*** Opening PROVIDED RECORDS ***

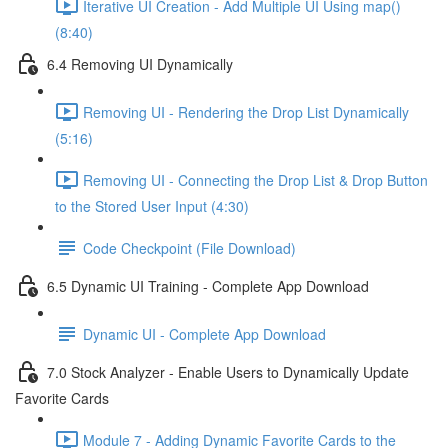
Iterative UI Creation - Add Multiple UI Using map()
(8:40)
6.4 Removing UI Dynamically
Removing UI - Rendering the Drop List Dynamically
(5:16)
Removing UI - Connecting the Drop List & Drop Button
to the Stored User Input (4:30)
Code Checkpoint (File Download)
6.5 Dynamic UI Training - Complete App Download
Dynamic UI - Complete App Download
7.0 Stock Analyzer - Enable Users to Dynamically Update
Favorite Cards
Module 7 - Adding Dynamic Favorite Cards to the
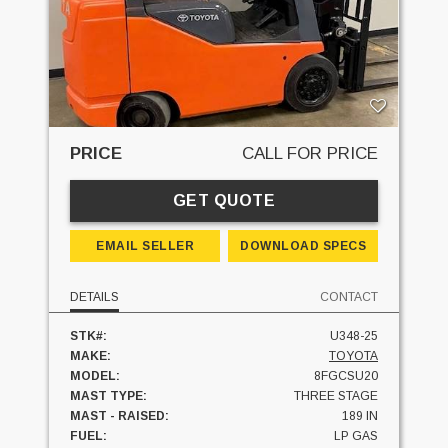
PRICE
CALL FOR PRICE
GET QUOTE
EMAIL SELLER
DOWNLOAD SPECS
DETAILS
CONTACT
STK#:
U348-25
MAKE:
TOYOTA
MODEL:
8FGCSU20
MAST TYPE:
THREE STAGE
MAST - RAISED:
189 IN
FUEL:
LP GAS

*** Closing PROVIDED RECORDS ***

The task calls for all lines in the entries that hold "Removing".

6.4 Removing UI Dynamically
Removing UI - Rendering the Drop List Dynamically
Removing UI - Connecting the Drop List & Drop Button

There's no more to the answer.